Его выволокли наружу и поставили перед врагом. Тот глянул на него в упор сквозь прищуренные веки.

– Если я встречу тебя снова, – сказал Боб Маккоркл, – я тебя уничтожу.

– Ты и так уничтожил меня.

Он улыбнулся, мем, улыбнулся, довольный. О, в тот момент я готов был вырвать сердце у него из груди. Я видел это – моя рука проникает в его грудь, сжимает в кулаке органы, словно теплую грязь.

– Я дал тебе жизнь. – напомнил я. – Не боишься, что я ее отниму?

Вместо ответа он толстой ногой сделал подсечку, и я упал. Попытался встать, но он пнул меня в зад, и я вновь распростерся в грязи. Все хохотали, даже моя девочка.

Я лежал в грязи и визжал, точно загнанная свинья. За это я должен его убить, твердил себе я. Я убью его. Я еще увижу, как он издыхает, словно цыпленок или пес, волочащий ноги во тьму.

Чабб вдруг погладил книгу, которая последние три часа лежала на столе между нами. Переплет был коряв и красив, как береста, но уродлив и жарок, словно фиговое дерево в Мортон-Бей. Весь в пятнах и бороздах, и когда Чабб опустил на истрепанную временем обложку квадратные ладони с потрескавшимися ногтями и старческими пятнами, книга и руки показались мне органами одного и того же существа.

Я записывала за ним столь поспешно, что сводило пальцы, и теперь с радостью отложила тонкую ручку. В тот же момент Чабб слегка подвинул книгу ко мне – кокетливо, словно женщина, расстегивающая блузку. Он двигал книгу взад и вперед, то ли поддразнивая, то ли не в силах принять решение, и книга попала в лужицу чая.

– Осторожнее, – попросила я. – Чай.

– О, – улыбнулся он. – Она и не в таких переделках бывала.

Я никак не могла прийти к окончательному выводу и в тот миг вновь заподозрила в Чаббе автора этих стихов, но когда он бережно поднял книгу со стола, я вполне в этом уверилась.

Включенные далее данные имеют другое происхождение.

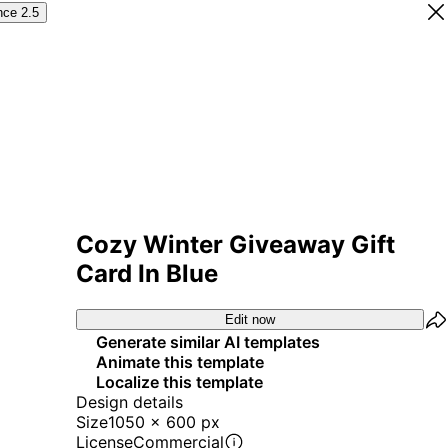
nce 2.5
Cozy Winter Giveaway Gift
Card In Blue
Edit now
Generate similar AI templates
Animate this template
Localize this template
Design details
Size
1050 x 600 px
License
Commercial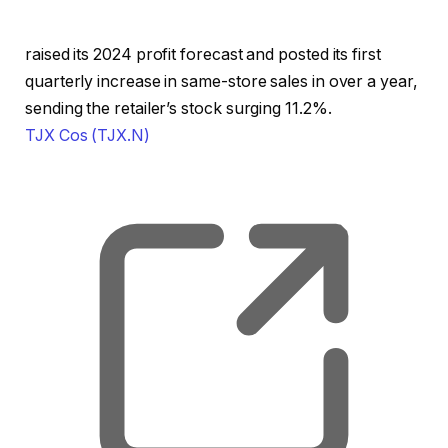
raised its 2024 profit forecast and posted its first
quarterly increase in same-store sales in over a year,
sending the retailer’s stock surging 11.2%.
TJX Cos
(TJX.N)
, o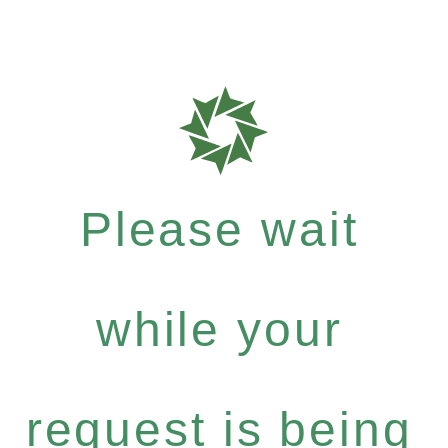
Please wait
while your
request is being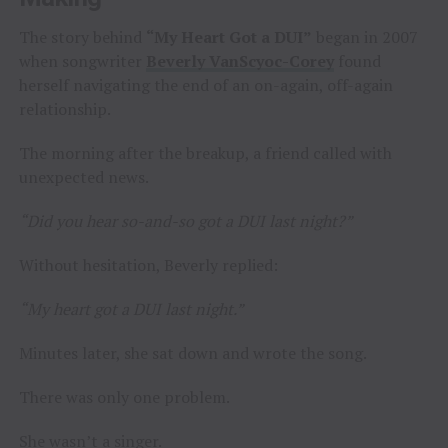
The story behind
“My Heart Got a DUI”
began in 2007
when songwriter
Beverly VanScyoc-Corey
found
herself navigating the end of an on-again, off-again
relationship.
The morning after the breakup, a friend called with
unexpected news.
“Did you hear so-and-so got a DUI last night?”
Without hesitation, Beverly replied:
“My heart got a DUI last night.”
Minutes later, she sat down and wrote the song.
There was only one problem.
She wasn’t a singer.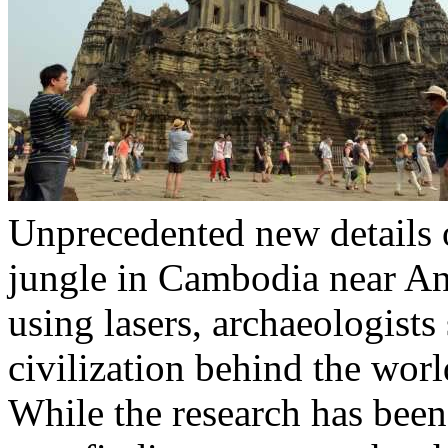
Unprecedented new details 
jungle in Cambodia near A
using lasers, archaeologists
civilization behind the worl
While the research has been 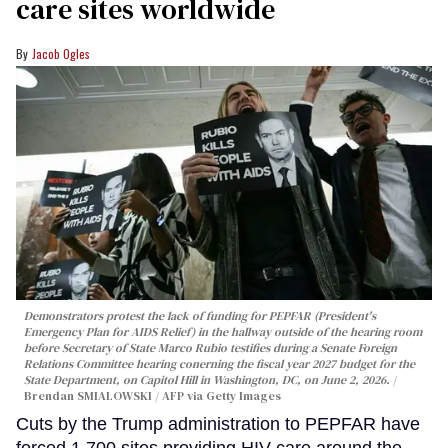
care sites worldwide
Jacob Ogles
Demonstrators protest the lack of funding for PEPFAR (President's
Emergency Plan for AIDS Relief) in the hallway outside of the hearing room
before Secretary of State Marco Rubio testifies during a Senate Foreign
Relations Committee hearing conerning the fiscal year 2027 budget for the
State Department, on Capitol Hill in Washington, DC, on June 2, 2026.
Brendan SMIALOWSKI / AFP via Getty Images
Cuts by the Trump administration to PEPFAR have
forced 1,700 sites providing HIV care around the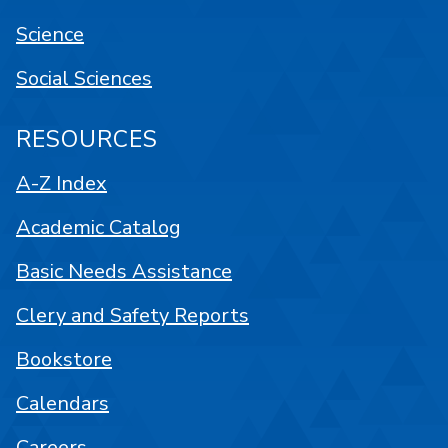
Science
Social Sciences
RESOURCES
A-Z Index
Academic Catalog
Basic Needs Assistance
Clery and Safety Reports
Bookstore
Calendars
Careers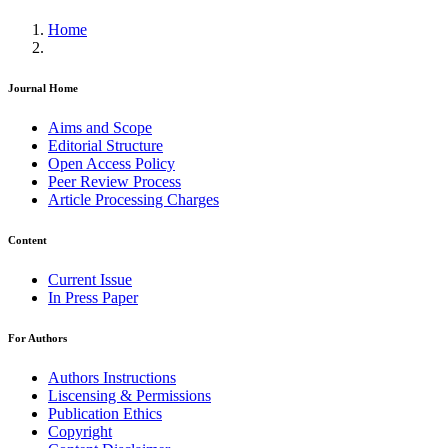
Home
Journal Home
Aims and Scope
Editorial Structure
Open Access Policy
Peer Review Process
Article Processing Charges
Content
Current Issue
In Press Paper
For Authors
Authors Instructions
Liscensing & Permissions
Publication Ethics
Copyright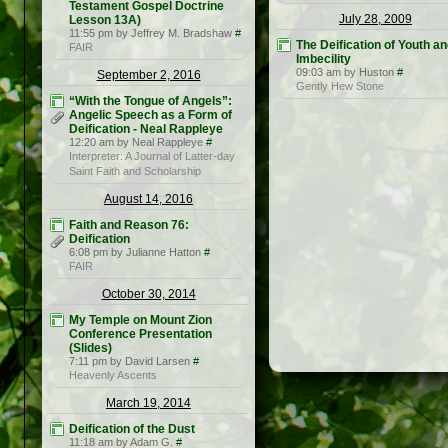
Testament Gospel Doctrine
July 28, 2009
Lesson 13A)
11:55 pm by Jeffrey M. Bradshaw
#
The Deification of Youth a
FAIR
Imbecility
09:03 am by Huston
#
September 2, 2016
Gently Hew Stone
“With the Tongue of Angels”:
Angelic Speech as a Form of
Deification - Neal Rappleye
12:20 am by Neal Rappleye
#
Interpreter: A Journal of Latter-day
Saint Faith and Scholarship
August 14, 2016
Faith and Reason 76:
Deification
6:08 pm by Julianne Hatton
#
FAIR
October 30, 2014
My Temple on Mount Zion
Conference Presentation
(Slides)
7:11 pm by David Larsen
#
Heavenly Ascents
March 19, 2014
Deification of the Dust
11:18 am by Adam G.
#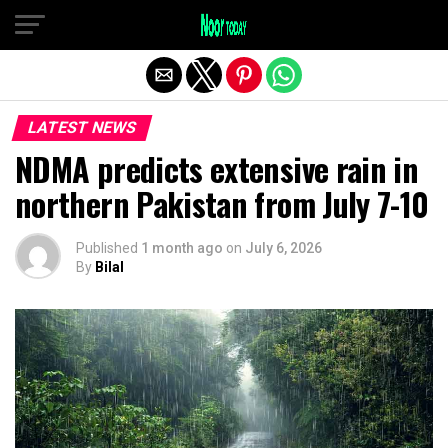
Exit mobile version
LATEST NEWS
NDMA predicts extensive rain in
northern Pakistan from July 7-10
Published
1 month ago
on
July 6, 2026
By
Bilal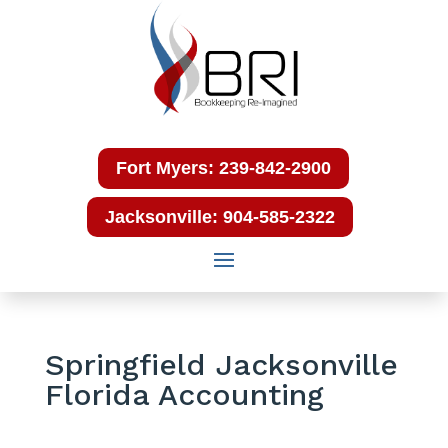
Fort Myers: 239-842-2900
Jacksonville: 904-585-2322
Springfield Jacksonville
Florida Accounting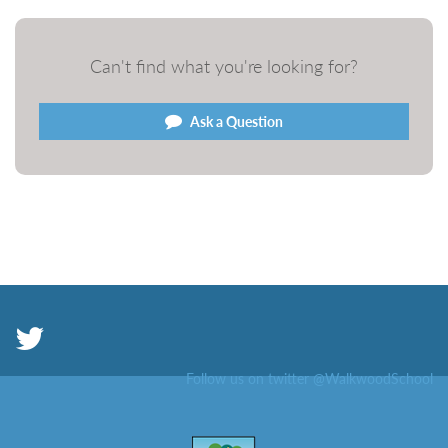
Can't find what you're looking for?
Ask a Question
Follow us on twitter @WalkwoodSchool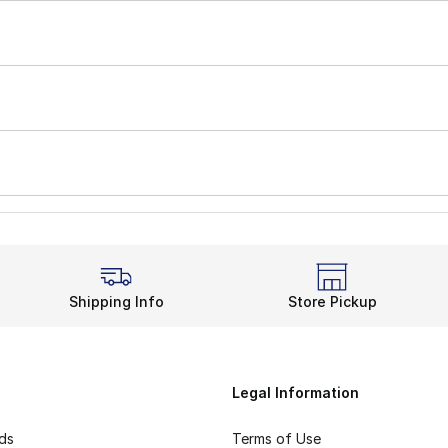
Shipping Info
Store Pickup
Legal Information
rds
Terms of Use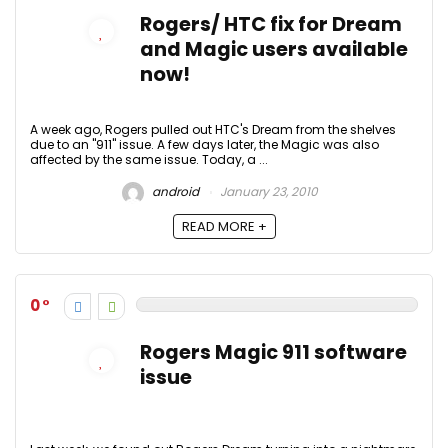
Rogers/ HTC fix for Dream
and Magic users available
now!
A week ago, Rogers pulled out HTC's Dream from the shelves
due to an "911" issue. A few days later, the Magic was also
affected by the same issue. Today, a ...
android
January 23, 2010
READ MORE +
0
Rogers Magic 911 software
issue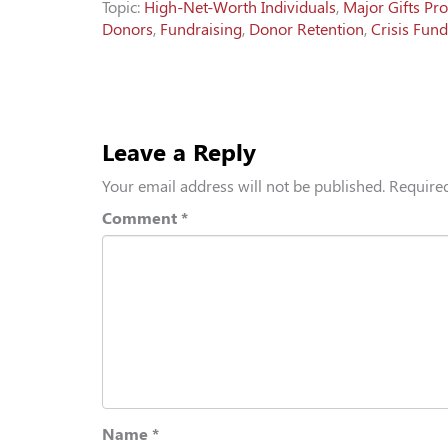
Topic:
High-Net-Worth Individuals
,
Major Gifts Pr
Donors
,
Fundraising
,
Donor Retention
,
Crisis Fund
Leave a Reply
Your email address will not be published.
Required
Comment
*
Name
*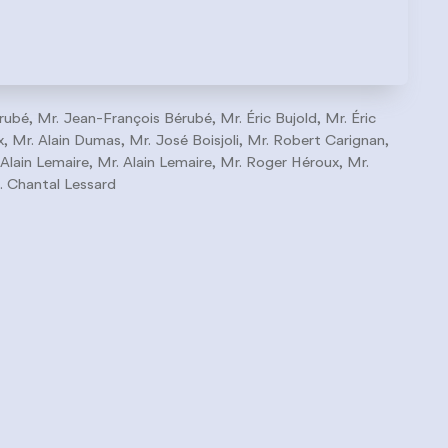
rubé, Mr. Jean-François Bérubé, Mr. Éric Bujold, Mr. Éric
 Mr. Alain Dumas, Mr. José Boisjoli, Mr. Robert Carignan,
 Alain Lemaire, Mr. Alain Lemaire, Mr. Roger Héroux, Mr.
. Chantal Lessard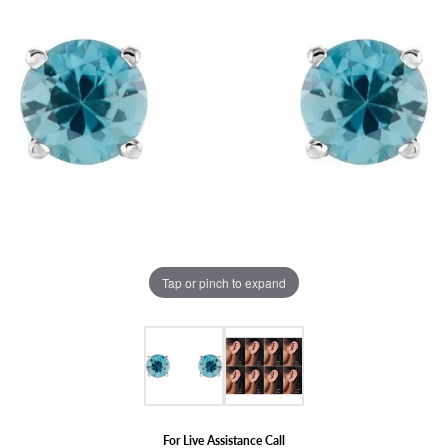
Tap or pinch to expand
For Live Assistance Call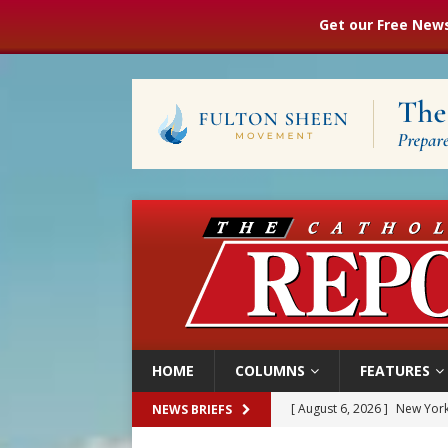
Get our Free News
HOME
COLUMNS
FEATURES
[ August 6, 2026 ]
The Trans
NEWS BRIEFS
[ August 6, 2026 ]
Chiclayo,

– Вам понравилось то, что вы успели прочесть? – спросил он.

Говорит как автор, отметила я.

Теперь он положил книгу прямо передо мной, и я искренне ответила, что прочитанное не идет у меня из головы.

– Зацепило, а?

– Ну да.

– Сразу-то не поймешь, что это шедевр, а, мем? Вы же знаете, о чем говорю. Что за невнятица? Ни то ни сё. Чего хорошего-ла? Но зацепит – не выпустит.

Внезапно он подтолкнул книгу, и она оказалась прямо передо мной. Сердце у меня сильно забилось.

– Пусть у вас будет, – сказал Чабб.

Том оказался гораздо тяжелее, чем я думала, и какой-то странный на ощупь – необычная бумага, местами чуть маслянистая, а порой чешуйчатая.

– Я могу вам доверять, нет? – Чабб не скрывал своих чувств.

– Да, – подтвердила я. – Можете мне доверять.

– Значит, встретимся здесь утром.

Я заставила себя сидеть спокойно, пока сикх почтительно открывал Чаббу дверь, и лишь когда старик завернул за угол, я прижала к груди стихи Боба Маккоркла.

Я открыла книгу не в начале, а посередине, наугад. Удивительно старомодный почерк, очень красивый, строгие вертикальные штрихи и неожиданно вычурные С и Г.

Она горит, росяная медва…

Вот и все, что я успела прочесть, прежде чем Слейтер плюхнулся рядом со мной и тут же по-свойски протянул руку вдоль спинки дивана, обхватив мои плечи.

– А, Микс!

Я гневно захлопнула книгу.

– Микс, дорогая, да ты краснеешь! – Он испытующе поглядел на меня, затем обшарил взглядом пустой холл, отыскивая официантов. Хорошо хоть книгу не заметил – так я подумала.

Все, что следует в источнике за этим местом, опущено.